AB 226553
Schneider-Ammann Johann N. · Bundesrat · Bern · 2018-03-05
Wortprotokoll
Ich halte mich kurz. Es gilt, die zwei Optionen sorgfältig gegeneinander abzuwägen. Die erste Option heisst verlässliche Umsetzung, die zweite Option heisst finanzpolitischer Spielraum.

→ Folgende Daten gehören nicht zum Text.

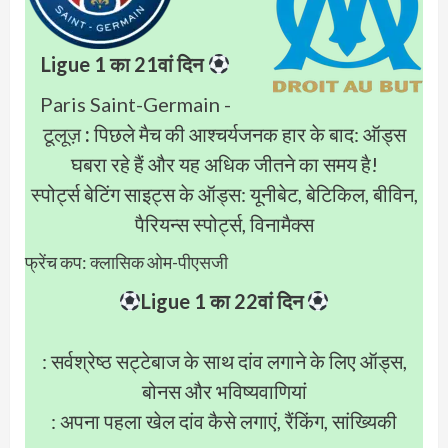
Ligue 1 का 21वां दिन
Paris Saint-Germain -
टूलूज़
:
पिछले मैच की आश्चर्यजनक हार के बाद: ऑड्स
घबरा रहे हैं और यह अधिक जीतने का समय है!
स्पोर्ट्स बेटिंग साइट्स के ऑड्स: यूनीबेट, बेटिकिल, बीविन,
पैरियन्स स्पोर्ट्स, विनामैक्स
फ्रेंच कप: क्लासिक ओम-पीएसजी
Ligue 1 का 22वां दिन
: सर्वश्रेष्ठ सट्टेबाज के साथ दांव लगाने के लिए ऑड्स,
बोनस और भविष्यवाणियां
: अपना पहला खेल दांव कैसे लगाएं, रैंकिंग, सांख्यिकी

Auf der einen Seite steht die planmässige Umsetzung des Hochschulförderungs- und -koordinationsgesetzes. Dieses ist 2015 und 2017 etappiert in Kraft getreten. 2020 sollte Artikel 50 noch als letzte Bestimmung in Kraft gesetzt werden. Das Gesetz ist in einem langen Prozess entstanden und weist dem Bund und den Kantonen klare Kompetenzen und Verpflichtungen zu. So schafft es für den Bund zum Beispiel gebundene Ausgaben. Es gibt ihm im Gegenzug aber eine Führungsrolle in der gesamtschweizerischen hochschulpolitischen Koordination. Auf der anderen Seite steht der finanzpolitische Spielraum, der sich durch eine Änderung von Artikel 50 eröffnen würde.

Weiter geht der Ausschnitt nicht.